Nothing could conceal the hard fact that no considerable force could be made ready in less than about a year from the declaration of war. In May 1917 a few American destroyers reached England. June 8 Gen. Pershing, who had been selected as commander-in-chief, arrived in England. June 26 a small detachment of U.S. troops reached France. From that time contingents continued to arrive, thus giving to the Allies the assurance that succour on a vast scale was being organized. New branches of military service were established, among them the Chemical Warfare Service which provided materials for lethal gases and for gas-masks and other means of resisting the enemy attacks. Congress, July 24, appropriated $640,000,000 for aviation. The whole land was full of unwonted and startling preparations. By Aug. about 700,000 men were enrolled in the army and 230,000 in the navy. Nevertheless, on Dec. 31 1917 the total number of troops in France was only 176,665.

Control of Industry and Transportation.—The establishment of huge war industries for making guns, munitions, clothing, and the varied supplies for a vast army put a great strain on the industry and transportation of the United States. The country was called upon to feed its own people, the army that was preparing to go abroad and, in considerable part, the Allied armies. Aug. 10 1917 a Food Control Act gave the President powers never before conferred with regard to food and fuel (see Food Supply). Herbert C. Hoover, of California, who had distinguished himself in the management of the Red Cross in Europe and especially in Belgium, was made Food Administrator with large powers. Before the war ended he had established “meatless days,” “wheatless days,” and “porkless days”; the price of grain was fixed; eventually the farmers were assured $2.20 a bushel for their wheat crops, which was more than twice what had been considered a good price before the war. The winter of 1917-8 was very severe and coal shipments were delayed both by storms and by pressure of war industries; so that even New York City was for a few days almost without fuel. The warming of buildings and houses was cut to the lowest point. Dr. Harry A. Garfield, president of Williams College, was made Fuel Administrator, and carried through drastic measures for stimulating production, regulating shipments and distributing the supply.
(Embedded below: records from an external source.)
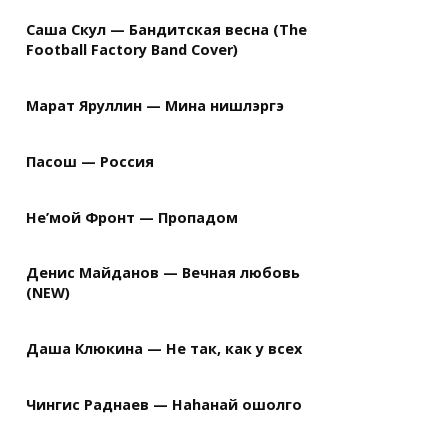
Саша Скул — Бандитская весна (The
Football Factory Band Cover)
Марат Яруллин — Мина нишлэргэ
Пасош — Россия
Не’мой Фронт — Пропадом
Денис Майданов — Вечная любовь
(NEW)
Даша Клюкина — Не так, как у всех
Чингис Раднаев — Наhанай ошолго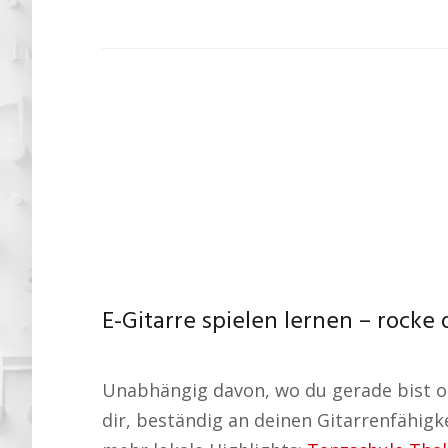
E-Gitarre spielen lernen – rocke
Unabhängig davon, wo du gerade bist ode
dir, beständig an deinen Gitarrenfähigk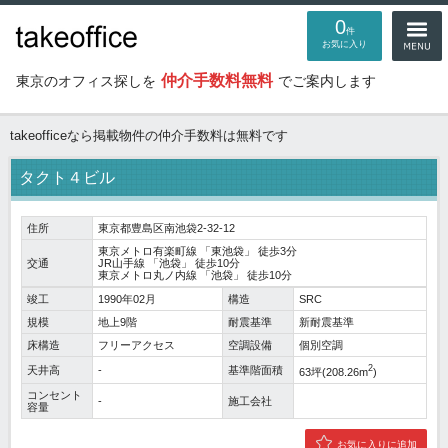
0
件
お気に入り
仲介手数料無料
東京のオフィス探しを
でご案内します
takeofficeなら掲載物件の仲介手数料は無料です
タクト４ビル
住所
東京都豊島区南池袋2-32-12
東京メトロ有楽町線
「
東池袋
」 徒歩3分
交通
JR山手線
「
池袋
」 徒歩10分
東京メトロ丸ノ内線
「
池袋
」 徒歩10分
竣工
1990年02月
構造
SRC
規模
地上9階
耐震基準
新耐震基準
床構造
フリーアクセス
空調設備
個別空調
2
天井高
-
基準階面積
63坪(208.26m
)
コンセント
-
施工会社
容量
お気に入りに追加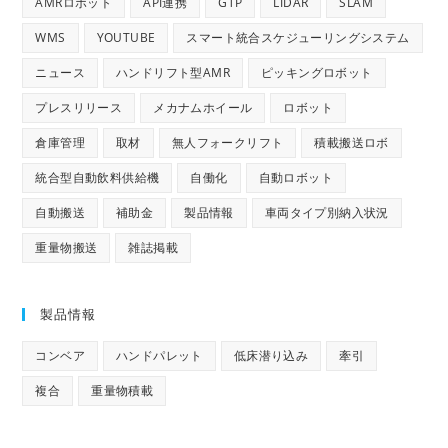
AMRロボット
API連携
GTP
LIDAR
SLAM
WMS
YOUTUBE
スマート統合スケジューリングシステム
ニュース
ハンドリフト型AMR
ピッキングロボット
プレスリリース
メカナムホイール
ロボット
倉庫管理
取材
無人フォークリフト
積載搬送ロボ
統合型自動飲料供給機
自働化
自動ロボット
自動搬送
補助金
製品情報
車両タイプ別納入状況
重量物搬送
雑誌掲載
製品情報
コンベア
ハンドパレット
低床潜り込み
牽引
複合
重量物積載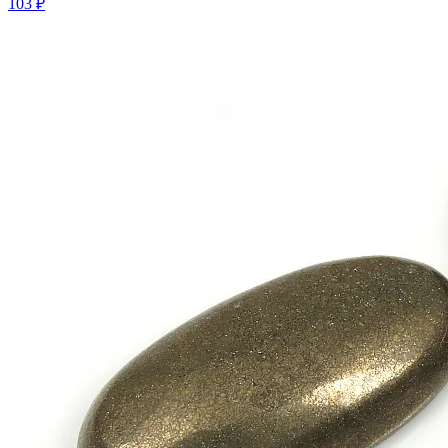
103 ₽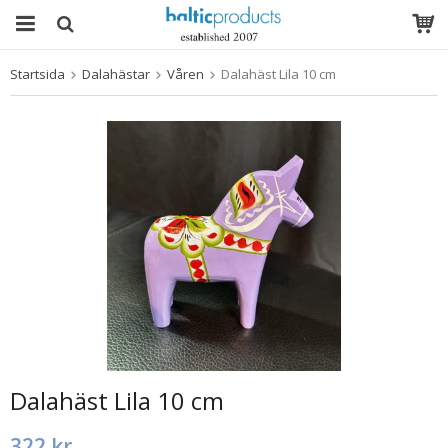
Startsida
Dalahästar
Våren
Dalahäst Lila 10 cm
Produkten har blivit tillagd i varukorgen
Dalahäst Lila 10 cm
322 kr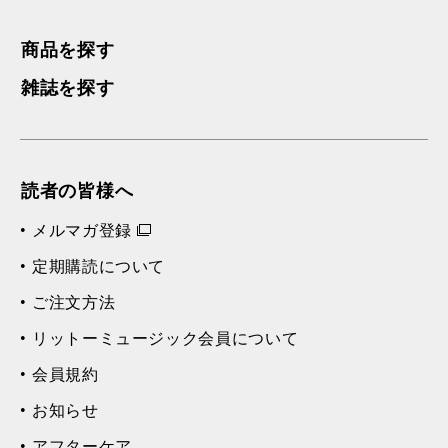
商品を探す
雑誌を探す
読者の皆様へ
メルマガ登録
定期購読について
ご注文方法
リットーミュージック会員について
会員規約
お知らせ
アフターケア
During 1918 these sweeping war powers were rigorously applied. In the food bill was a provision against the use of grain for the manufacture of liquor. Later, manufacture for sale was entirely prohibited by Congress as a war measure. On March 19 1918 Congress passed a Daylight Saving law, for putting the clocks one hour ahead of Standard time from March to October. On March 21 the Federal Control Act placed the management of all the railways in the country in the hands of the Government during the war, and for a period after its close (see Railways). Secretary of the Treasury McAdoo was made director-general of the railways; later Walker D. Hines, an experienced railwayman, succeeded him. President Wilson declared all telephone and telegraph wires to be under the control of the Government and appointed Postmaster-General Burleson to take charge.
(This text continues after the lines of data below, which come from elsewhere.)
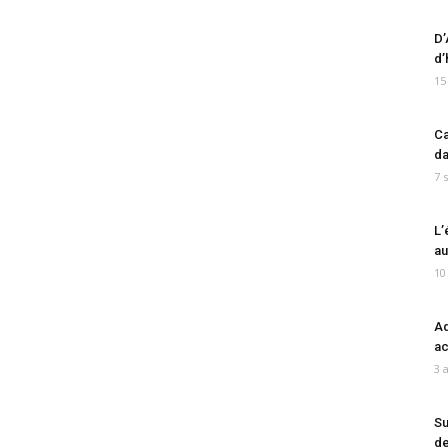
D’
d’
15
Ca
da
7 
L’
au
10
Ad
ac
3 
Su
de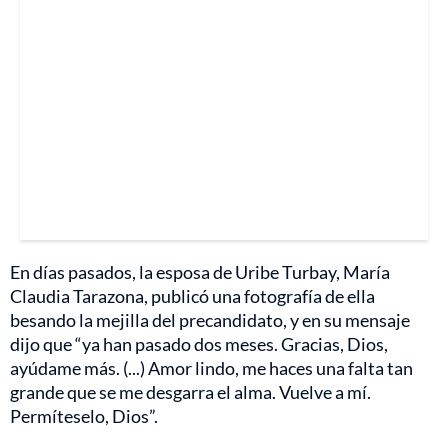
En días pasados, la esposa de Uribe Turbay, María
Claudia Tarazona, publicó una fotografía de ella
besando la mejilla del precandidato, y en su mensaje
dijo que “ya han pasado dos meses. Gracias, Dios,
ayúdame más. (...) Amor lindo, me haces una falta tan
grande que se me desgarra el alma. Vuelve a mí.
Permíteselo, Dios”.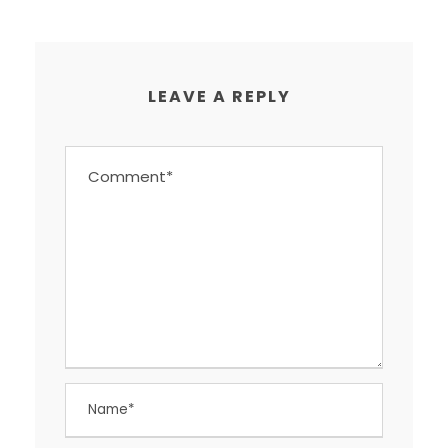
LEAVE A REPLY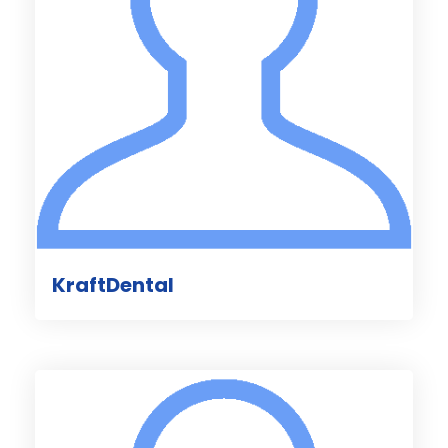
KraftDental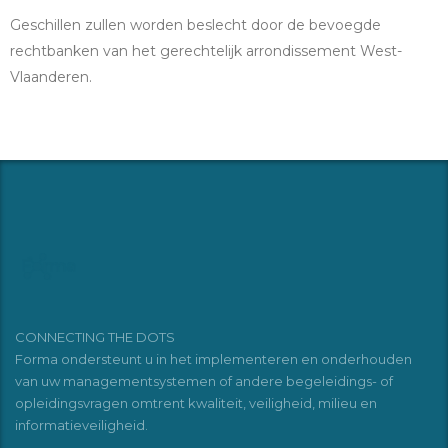
Geschillen zullen worden beslecht door de bevoegde
rechtbanken van het gerechtelijk arrondissement West-
Vlaanderen.
CONNECTING THE DOTS
Forma ondersteunt u in het implementeren en onderhouden
van uw managementsystemen of andere begeleidings- of
opleidingsvragen omtrent kwaliteit, veiligheid, milieu en
informatieveiligheid.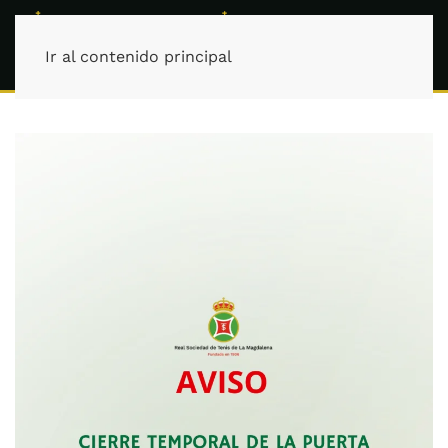
Ir al contenido principal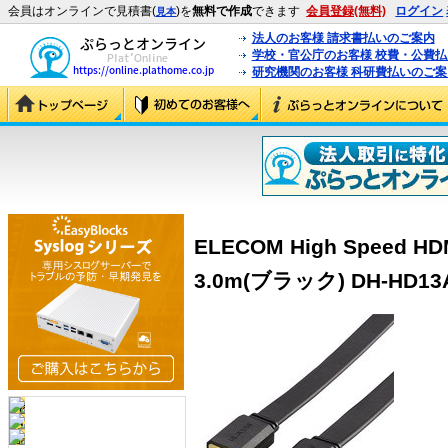
会員はオンラインで見積書(
)を
無料で作成
できます
会員登録(無料)
ログイン
見本
法人のお客様 請求書払いのご案内
学校・官公庁のお客様 校費・公費
研究機関のお客様 科研費払いのご案
ELECOM High Speed
3.0m(ブラック) DH-HD13A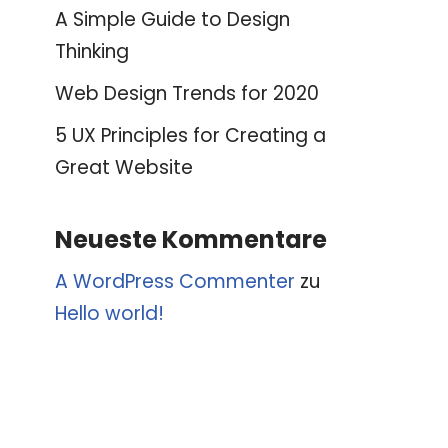
A Simple Guide to Design
Thinking
Web Design Trends for 2020
5 UX Principles for Creating a
Great Website
Neueste Kommentare
A WordPress Commenter
zu
Hello world!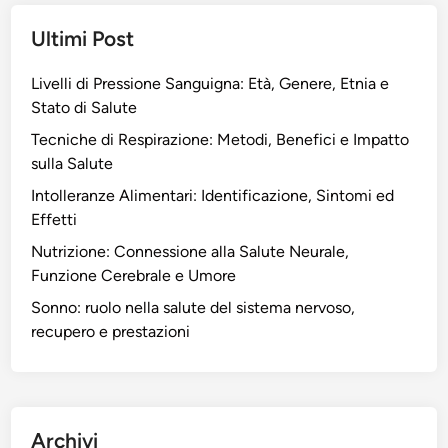
Ultimi Post
Livelli di Pressione Sanguigna: Età, Genere, Etnia e
Stato di Salute
Tecniche di Respirazione: Metodi, Benefici e Impatto
sulla Salute
Intolleranze Alimentari: Identificazione, Sintomi ed
Effetti
Nutrizione: Connessione alla Salute Neurale,
Funzione Cerebrale e Umore
Sonno: ruolo nella salute del sistema nervoso,
recupero e prestazioni
Archivi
One of the most serious needs of the time was a fleet adequate to carry across the Atlantic the army and its supplies and then keep up the shipments of reserves and munitions. The merchant marine of the United States registered for foreign trade was in 1914 only 1,066,288 gross tons. Most of the food and munition tonnage, which was immense, was carried up to 1917 in British or neutral ships, some in French and Italian. The Government then undertook the great task of improvising a merchant fleet (see Shipping). After a contest between those who insisted on steel ships and those who thought they could be supplemented by wooden vessels, construction was authorized in both materials. But the war was over before any considerable number of new ships were completed, and the wooden ones were a failure.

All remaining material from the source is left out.